[Extracted page text data]
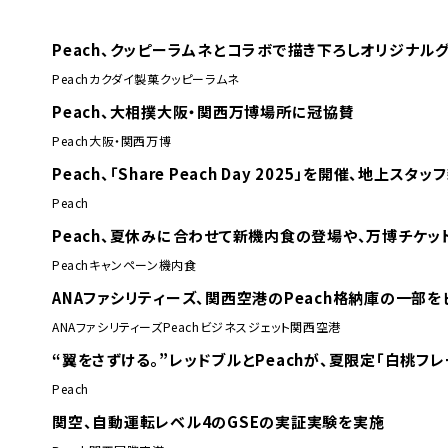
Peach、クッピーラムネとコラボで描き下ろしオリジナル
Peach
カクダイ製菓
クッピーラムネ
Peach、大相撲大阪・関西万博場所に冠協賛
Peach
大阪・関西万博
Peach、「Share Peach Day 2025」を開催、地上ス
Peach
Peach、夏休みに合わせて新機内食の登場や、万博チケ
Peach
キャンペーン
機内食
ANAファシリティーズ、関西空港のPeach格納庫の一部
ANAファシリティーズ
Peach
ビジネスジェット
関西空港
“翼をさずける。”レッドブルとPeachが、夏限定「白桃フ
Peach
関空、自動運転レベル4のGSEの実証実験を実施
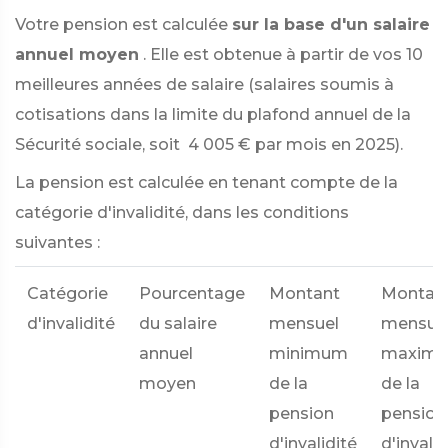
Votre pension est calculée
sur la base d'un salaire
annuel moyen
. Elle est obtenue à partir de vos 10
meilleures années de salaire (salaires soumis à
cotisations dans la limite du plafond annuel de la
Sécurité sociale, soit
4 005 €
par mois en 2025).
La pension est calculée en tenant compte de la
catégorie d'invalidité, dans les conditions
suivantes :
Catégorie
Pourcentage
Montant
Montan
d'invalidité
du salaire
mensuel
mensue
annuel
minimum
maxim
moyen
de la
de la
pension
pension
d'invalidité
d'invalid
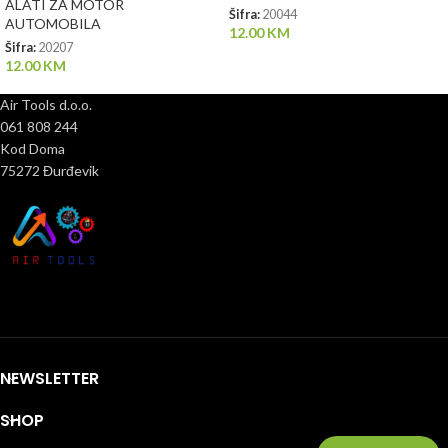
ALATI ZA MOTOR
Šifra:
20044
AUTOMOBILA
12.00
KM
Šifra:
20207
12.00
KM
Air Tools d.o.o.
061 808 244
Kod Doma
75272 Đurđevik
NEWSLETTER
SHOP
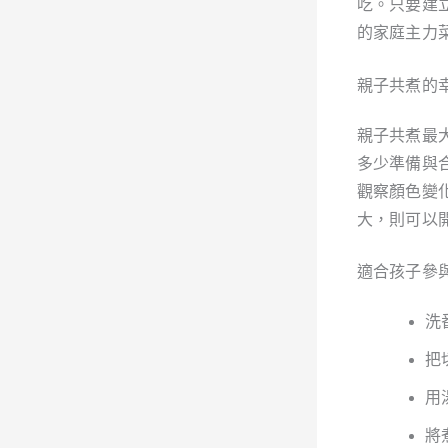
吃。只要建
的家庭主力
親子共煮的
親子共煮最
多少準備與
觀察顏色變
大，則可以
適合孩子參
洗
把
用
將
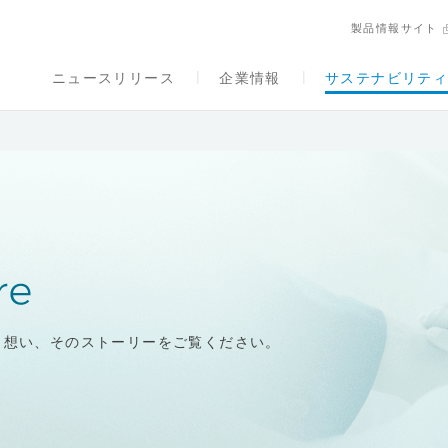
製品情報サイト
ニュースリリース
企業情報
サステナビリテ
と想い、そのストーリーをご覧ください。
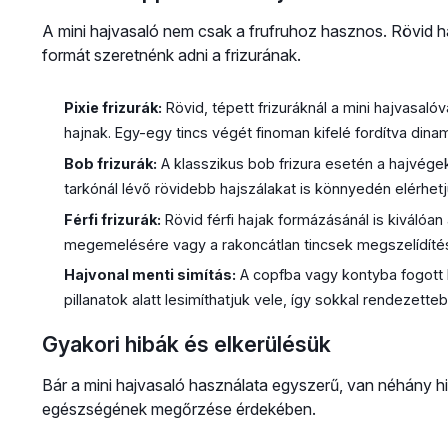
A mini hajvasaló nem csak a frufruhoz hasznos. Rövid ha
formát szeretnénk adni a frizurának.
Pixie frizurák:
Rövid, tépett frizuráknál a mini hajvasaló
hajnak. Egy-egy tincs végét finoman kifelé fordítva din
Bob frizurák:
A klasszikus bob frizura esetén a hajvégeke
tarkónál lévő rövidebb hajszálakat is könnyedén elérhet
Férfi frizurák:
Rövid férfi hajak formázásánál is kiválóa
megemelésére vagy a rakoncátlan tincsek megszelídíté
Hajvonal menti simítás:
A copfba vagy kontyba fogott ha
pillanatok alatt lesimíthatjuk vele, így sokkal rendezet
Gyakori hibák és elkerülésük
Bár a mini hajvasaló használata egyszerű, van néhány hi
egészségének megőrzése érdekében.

→ **What you will do**: Word for word, retype the lines in the entries above that run from the one with "Sécurité sociale, soit" through the one with "Gyakori hibák és elkerülésük". Both ends count; pictures do not.

→ **Final answer**:
Sécurité sociale, soit
4 005 €
par mois en 2025).
La pension est calculée en tenant compte de la
catégorie d'invalidité, dans les conditions
suivantes :
Catégorie
Pourcentage
Montant
Montan
d'invalidité
du salaire
mensuel
mensue
annuel
minimum
maxim
moyen
de la
de la
pension
pension
d'invalidité
d'invalid
ALATI ZA MOTOR
Šifra:
20044
AUTOMOBILA
12.00
KM
Šifra:
20207
12.00
KM
Air Tools d.o.o.
061 808 244
Kod Doma
75272 Đurđevik
NEWSLETTER
SHOP
吃。只要建
的家庭主力
親子共煮的
親子共煮最
多少準備與
觀察顏色變
大，則可以
適合孩子參
洗
把
用
將
製品情報サイト
ニュースリリース
企業情報
サステナビリテ
と想い、そのストーリーをご覧ください。
A mini hajvasaló nem csak a frufruhoz hasznos. Rövid ha
formát szeretnénk adni a frizurának.
Pixie frizurák:
Rövid, tépett frizuráknál a mini hajvasaló
hajnak. Egy-egy tincs végét finoman kifelé fordítva din
Bob frizurák:
A klasszikus bob frizura esetén a hajvégeke
tarkónál lévő rövidebb hajszálakat is könnyedén elérhet
Férfi frizurák:
Rövid férfi hajak formázásánál is kiválóa
megemelésére vagy a rakoncátlan tincsek megszelídíté
Hajvonal menti simítás:
A copfba vagy kontyba fogott ha
pillanatok alatt lesimíthatjuk vele, így sokkal rendezet
Gyakori hibák és elkerülésük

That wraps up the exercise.